Among the records below, find each line containing the word "declined" and copy it.

Records excerpted from a collection:

══════

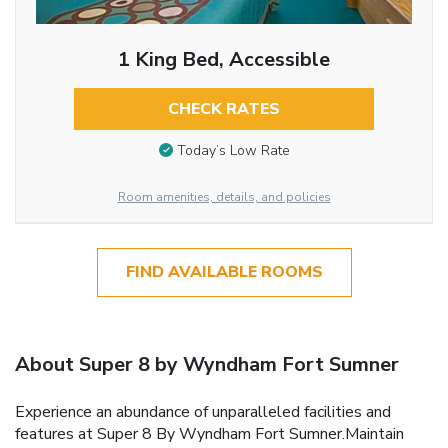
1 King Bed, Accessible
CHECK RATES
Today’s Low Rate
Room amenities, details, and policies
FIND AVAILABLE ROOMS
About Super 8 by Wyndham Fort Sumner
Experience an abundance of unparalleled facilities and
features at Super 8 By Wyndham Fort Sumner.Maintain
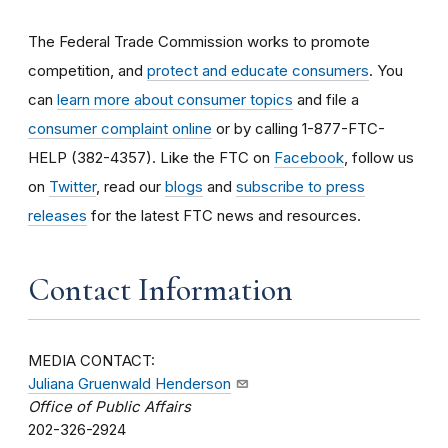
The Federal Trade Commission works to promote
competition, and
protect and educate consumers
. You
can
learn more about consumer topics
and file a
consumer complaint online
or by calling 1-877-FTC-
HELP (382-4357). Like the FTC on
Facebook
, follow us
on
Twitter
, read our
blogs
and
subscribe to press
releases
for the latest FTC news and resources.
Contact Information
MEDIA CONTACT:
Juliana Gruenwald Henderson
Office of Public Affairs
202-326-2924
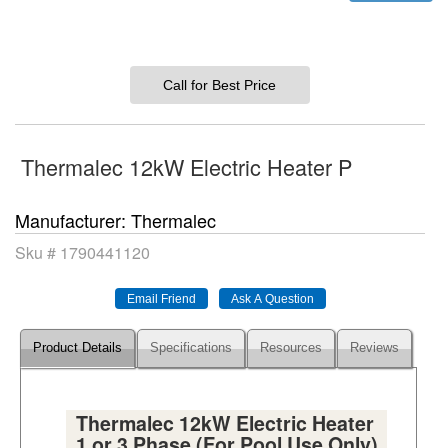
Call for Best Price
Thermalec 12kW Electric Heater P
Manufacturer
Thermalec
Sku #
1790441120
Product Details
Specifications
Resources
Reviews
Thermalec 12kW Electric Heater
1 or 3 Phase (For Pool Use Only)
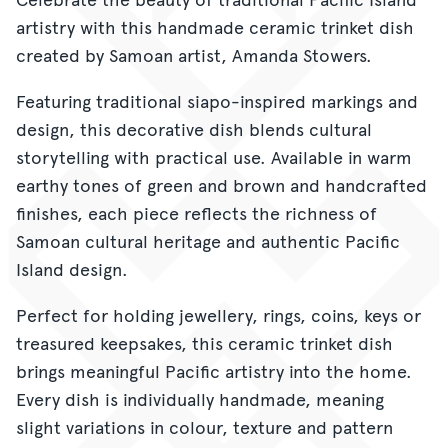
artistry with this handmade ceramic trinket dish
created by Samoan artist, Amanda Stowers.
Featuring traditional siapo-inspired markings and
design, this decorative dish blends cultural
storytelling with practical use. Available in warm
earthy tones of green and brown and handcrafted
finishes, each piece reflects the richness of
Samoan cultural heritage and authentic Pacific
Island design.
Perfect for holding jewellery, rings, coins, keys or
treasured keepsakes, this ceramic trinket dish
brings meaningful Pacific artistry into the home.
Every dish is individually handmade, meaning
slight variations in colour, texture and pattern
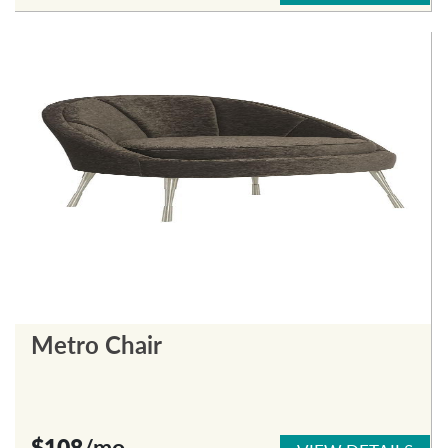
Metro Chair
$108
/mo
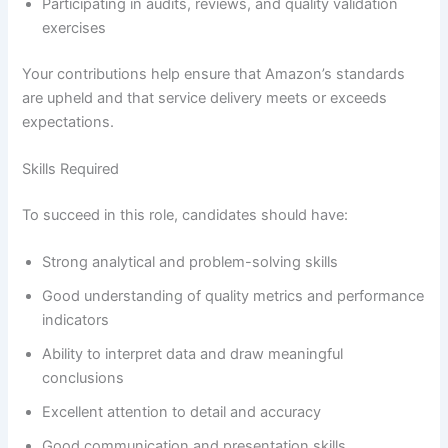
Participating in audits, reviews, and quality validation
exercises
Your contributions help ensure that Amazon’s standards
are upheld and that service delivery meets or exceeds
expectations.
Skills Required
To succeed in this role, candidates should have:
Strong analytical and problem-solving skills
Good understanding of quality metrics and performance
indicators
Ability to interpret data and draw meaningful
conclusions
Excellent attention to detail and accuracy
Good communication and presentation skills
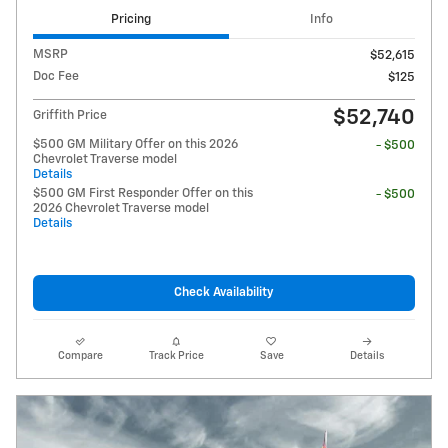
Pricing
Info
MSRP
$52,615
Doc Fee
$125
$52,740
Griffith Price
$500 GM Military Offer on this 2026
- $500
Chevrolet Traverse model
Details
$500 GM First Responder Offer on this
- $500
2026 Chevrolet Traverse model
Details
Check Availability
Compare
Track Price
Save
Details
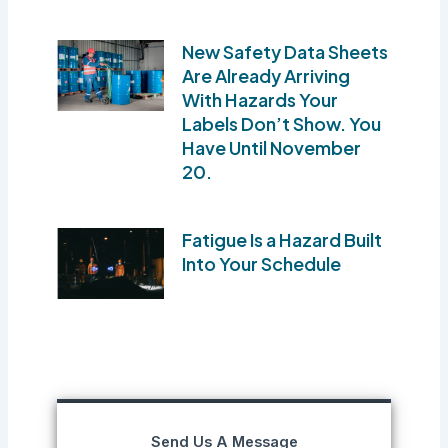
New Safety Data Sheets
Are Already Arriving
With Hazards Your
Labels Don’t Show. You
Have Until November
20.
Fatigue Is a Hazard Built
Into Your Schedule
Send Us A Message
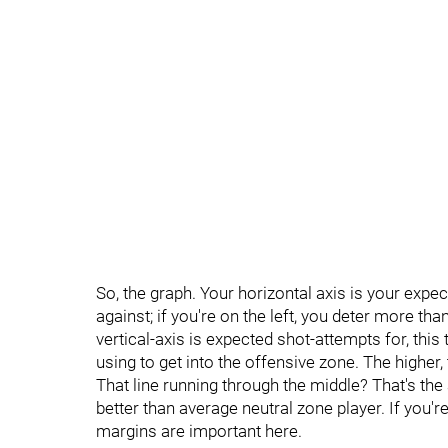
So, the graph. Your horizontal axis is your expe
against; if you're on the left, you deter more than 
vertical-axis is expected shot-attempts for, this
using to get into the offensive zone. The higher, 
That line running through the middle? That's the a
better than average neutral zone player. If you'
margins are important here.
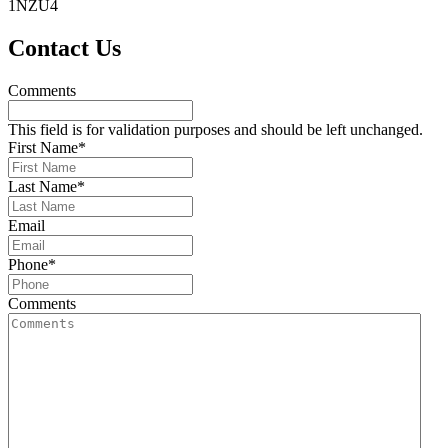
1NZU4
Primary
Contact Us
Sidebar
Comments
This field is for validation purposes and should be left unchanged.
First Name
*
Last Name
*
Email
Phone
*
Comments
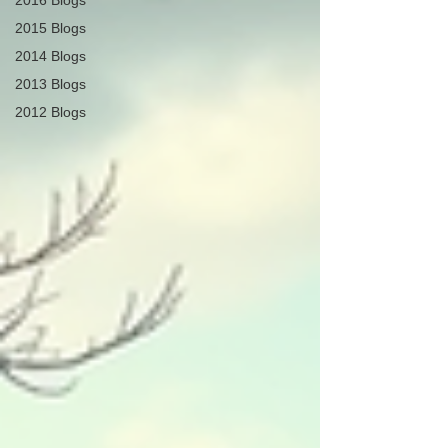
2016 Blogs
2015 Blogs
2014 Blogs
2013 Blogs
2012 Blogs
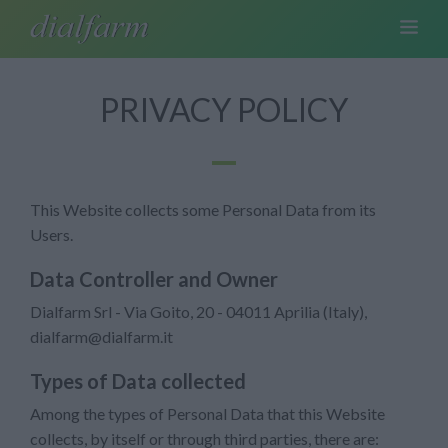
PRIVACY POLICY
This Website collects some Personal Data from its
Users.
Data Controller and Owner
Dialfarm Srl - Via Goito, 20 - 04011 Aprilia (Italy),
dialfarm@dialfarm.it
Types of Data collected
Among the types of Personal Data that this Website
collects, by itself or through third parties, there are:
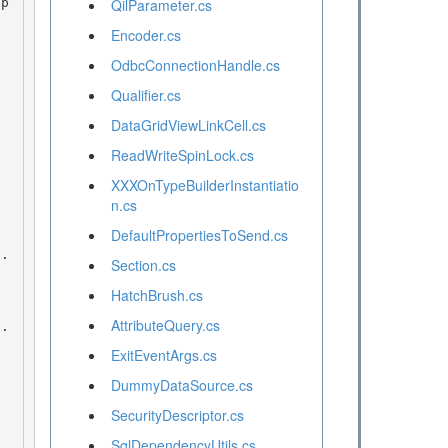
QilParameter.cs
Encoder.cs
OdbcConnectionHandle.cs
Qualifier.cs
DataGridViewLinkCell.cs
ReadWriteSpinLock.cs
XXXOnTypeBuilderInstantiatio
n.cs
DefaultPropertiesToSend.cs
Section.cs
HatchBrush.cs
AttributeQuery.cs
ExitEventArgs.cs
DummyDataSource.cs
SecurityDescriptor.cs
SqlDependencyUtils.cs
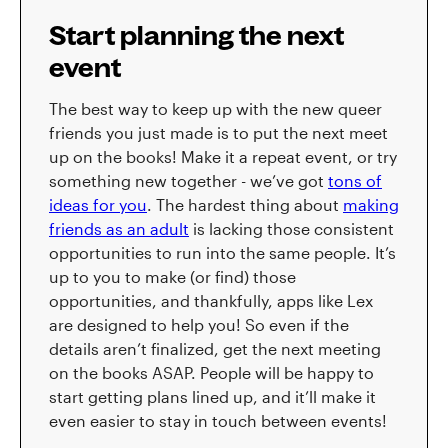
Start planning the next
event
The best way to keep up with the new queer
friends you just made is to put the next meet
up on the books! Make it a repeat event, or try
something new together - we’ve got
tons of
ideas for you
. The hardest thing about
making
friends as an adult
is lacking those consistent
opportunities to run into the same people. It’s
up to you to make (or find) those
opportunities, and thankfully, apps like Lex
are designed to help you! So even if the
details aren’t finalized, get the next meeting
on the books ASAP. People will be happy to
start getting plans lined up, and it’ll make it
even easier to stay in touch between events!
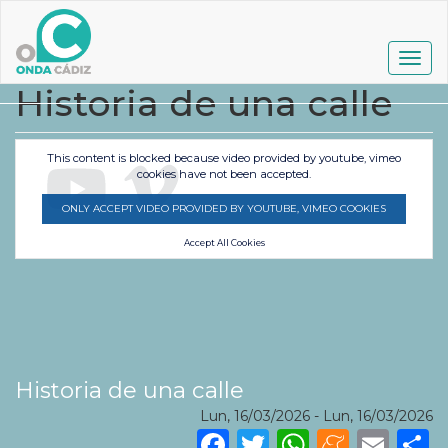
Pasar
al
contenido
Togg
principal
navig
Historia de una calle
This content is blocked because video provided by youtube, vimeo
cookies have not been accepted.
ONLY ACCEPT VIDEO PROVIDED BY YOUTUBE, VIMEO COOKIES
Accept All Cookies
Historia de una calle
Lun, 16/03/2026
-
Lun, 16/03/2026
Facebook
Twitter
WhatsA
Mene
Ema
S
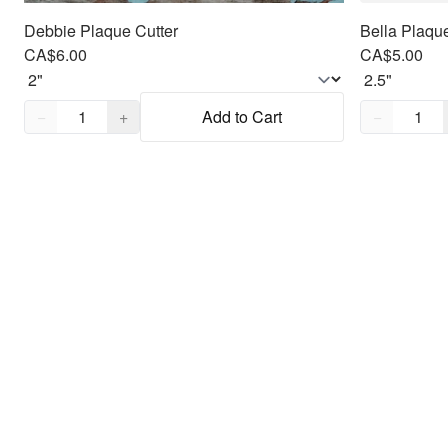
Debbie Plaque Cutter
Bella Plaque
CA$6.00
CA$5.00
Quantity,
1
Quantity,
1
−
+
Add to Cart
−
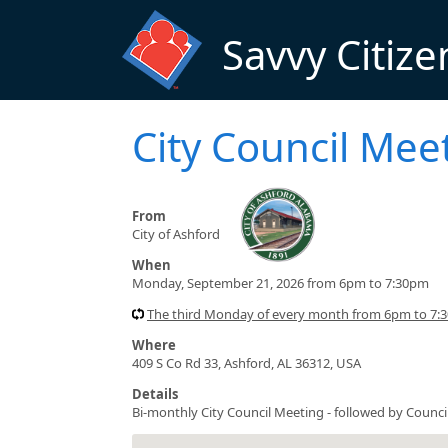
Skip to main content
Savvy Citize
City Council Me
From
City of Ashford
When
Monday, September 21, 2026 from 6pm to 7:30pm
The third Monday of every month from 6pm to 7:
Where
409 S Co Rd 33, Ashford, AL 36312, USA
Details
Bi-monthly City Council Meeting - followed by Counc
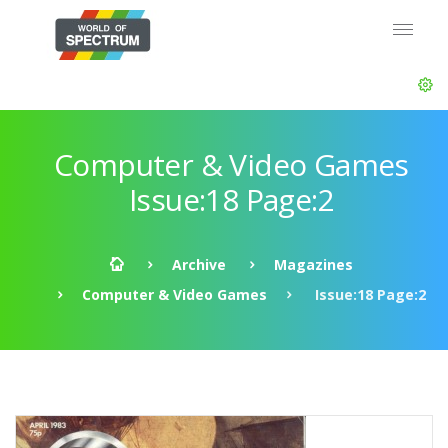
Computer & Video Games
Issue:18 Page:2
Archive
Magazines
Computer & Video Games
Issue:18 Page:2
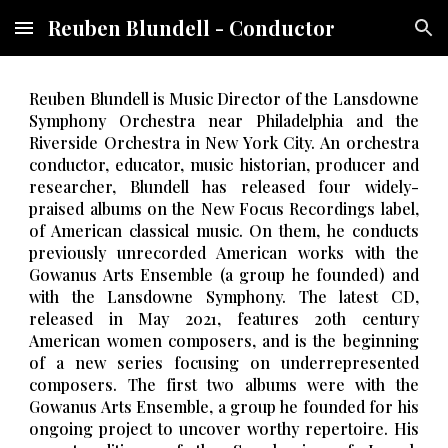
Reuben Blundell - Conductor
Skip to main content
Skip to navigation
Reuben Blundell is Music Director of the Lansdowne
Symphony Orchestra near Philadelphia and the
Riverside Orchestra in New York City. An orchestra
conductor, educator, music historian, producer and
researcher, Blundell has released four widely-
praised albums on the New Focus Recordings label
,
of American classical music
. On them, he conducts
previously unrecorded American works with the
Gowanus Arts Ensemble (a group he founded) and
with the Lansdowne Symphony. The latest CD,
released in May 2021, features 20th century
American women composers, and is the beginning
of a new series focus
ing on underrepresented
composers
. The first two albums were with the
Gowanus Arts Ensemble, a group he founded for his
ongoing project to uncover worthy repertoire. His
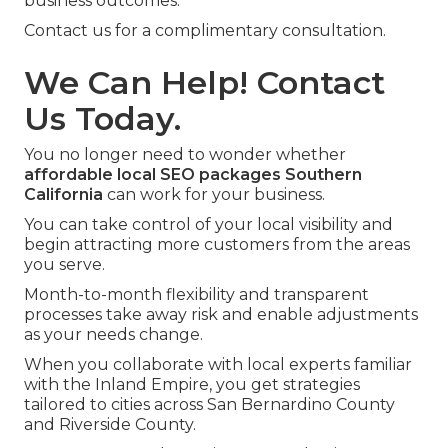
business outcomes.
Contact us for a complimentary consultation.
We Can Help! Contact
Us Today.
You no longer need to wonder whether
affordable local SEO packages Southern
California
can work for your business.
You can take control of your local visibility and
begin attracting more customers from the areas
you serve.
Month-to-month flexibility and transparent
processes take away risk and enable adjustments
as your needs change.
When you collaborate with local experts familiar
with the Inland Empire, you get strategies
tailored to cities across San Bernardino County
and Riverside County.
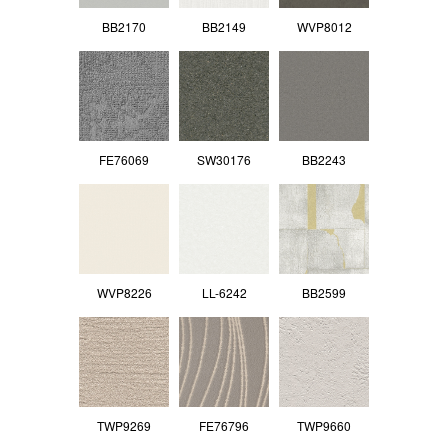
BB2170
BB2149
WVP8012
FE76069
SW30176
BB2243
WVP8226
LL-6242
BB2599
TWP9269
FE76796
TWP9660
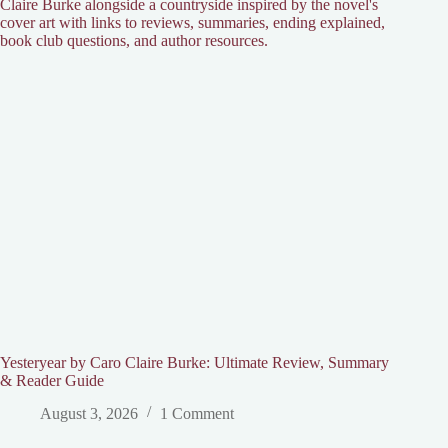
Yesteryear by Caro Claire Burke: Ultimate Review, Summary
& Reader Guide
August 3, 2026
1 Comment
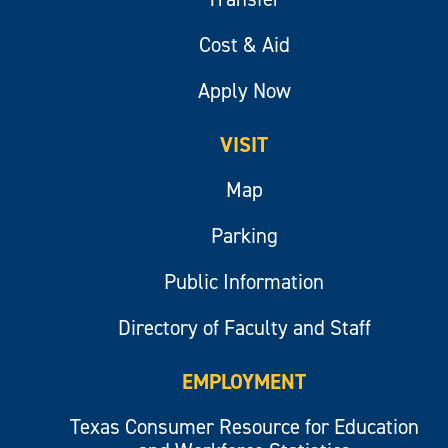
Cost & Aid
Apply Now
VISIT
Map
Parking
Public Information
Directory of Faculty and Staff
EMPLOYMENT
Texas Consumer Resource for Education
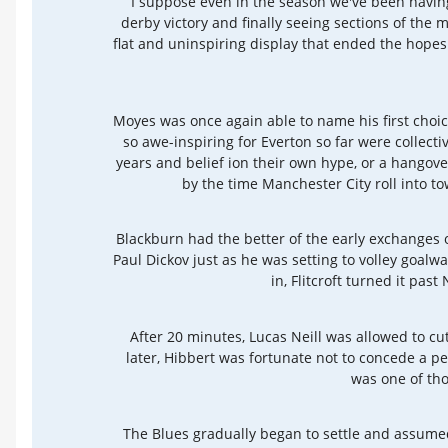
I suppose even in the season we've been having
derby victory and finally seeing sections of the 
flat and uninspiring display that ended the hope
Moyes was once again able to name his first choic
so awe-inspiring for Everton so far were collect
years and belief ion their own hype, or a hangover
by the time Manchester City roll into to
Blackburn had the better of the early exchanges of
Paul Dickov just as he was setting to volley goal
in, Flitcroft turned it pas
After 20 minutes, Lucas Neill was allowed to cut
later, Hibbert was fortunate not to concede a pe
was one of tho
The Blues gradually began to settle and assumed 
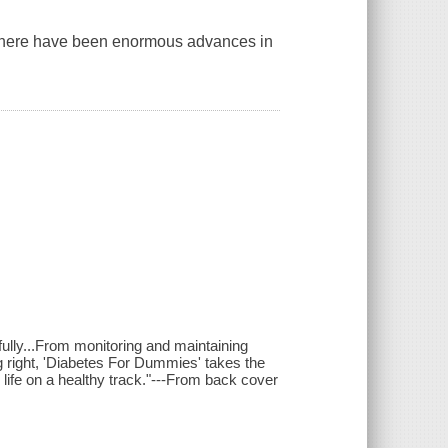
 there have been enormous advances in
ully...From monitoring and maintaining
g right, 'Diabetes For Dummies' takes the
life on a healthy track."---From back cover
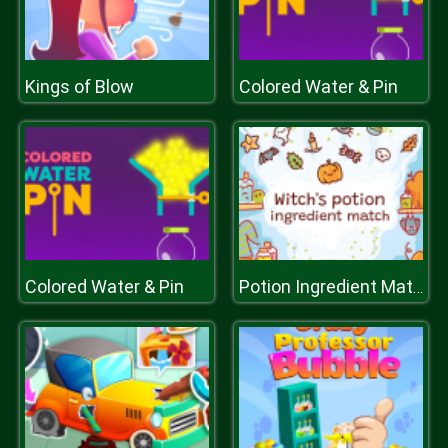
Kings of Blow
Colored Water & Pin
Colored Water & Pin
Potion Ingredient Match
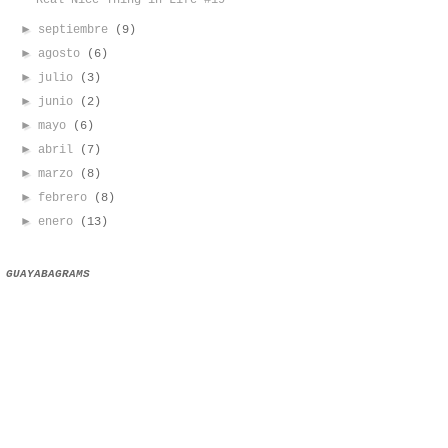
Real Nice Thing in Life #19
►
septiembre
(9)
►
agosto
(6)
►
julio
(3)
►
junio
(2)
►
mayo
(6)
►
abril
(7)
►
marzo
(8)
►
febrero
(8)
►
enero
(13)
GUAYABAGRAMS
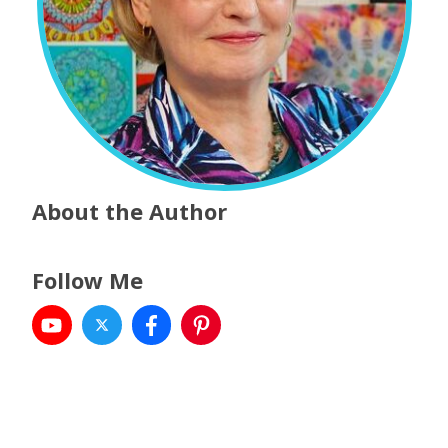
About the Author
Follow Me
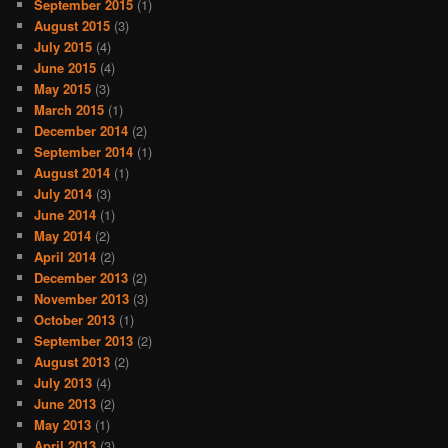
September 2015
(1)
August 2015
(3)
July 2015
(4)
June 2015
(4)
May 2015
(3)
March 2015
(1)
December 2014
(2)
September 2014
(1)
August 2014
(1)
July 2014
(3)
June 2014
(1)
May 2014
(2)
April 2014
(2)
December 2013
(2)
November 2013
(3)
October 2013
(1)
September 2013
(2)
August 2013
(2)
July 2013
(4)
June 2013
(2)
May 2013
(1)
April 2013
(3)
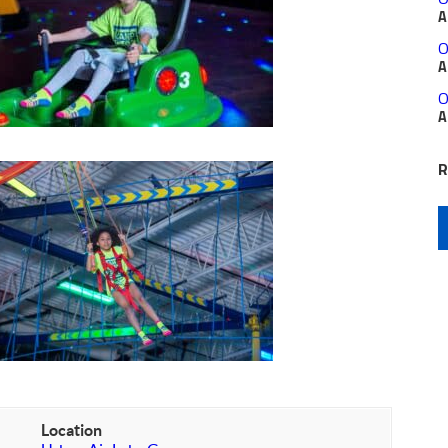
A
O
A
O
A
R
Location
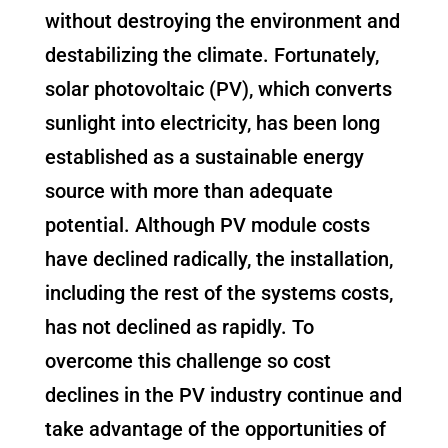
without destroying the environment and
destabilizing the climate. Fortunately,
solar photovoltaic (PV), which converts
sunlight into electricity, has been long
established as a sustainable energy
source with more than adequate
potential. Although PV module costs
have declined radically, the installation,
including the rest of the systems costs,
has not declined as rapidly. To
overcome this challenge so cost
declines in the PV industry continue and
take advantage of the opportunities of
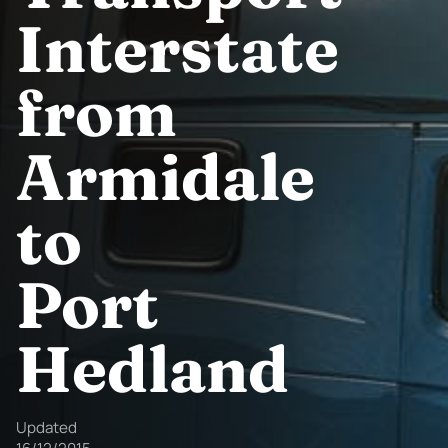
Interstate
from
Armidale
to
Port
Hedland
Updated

══════

- [Written solution]:
have declined radically, the installation,
has not declined as rapidly. To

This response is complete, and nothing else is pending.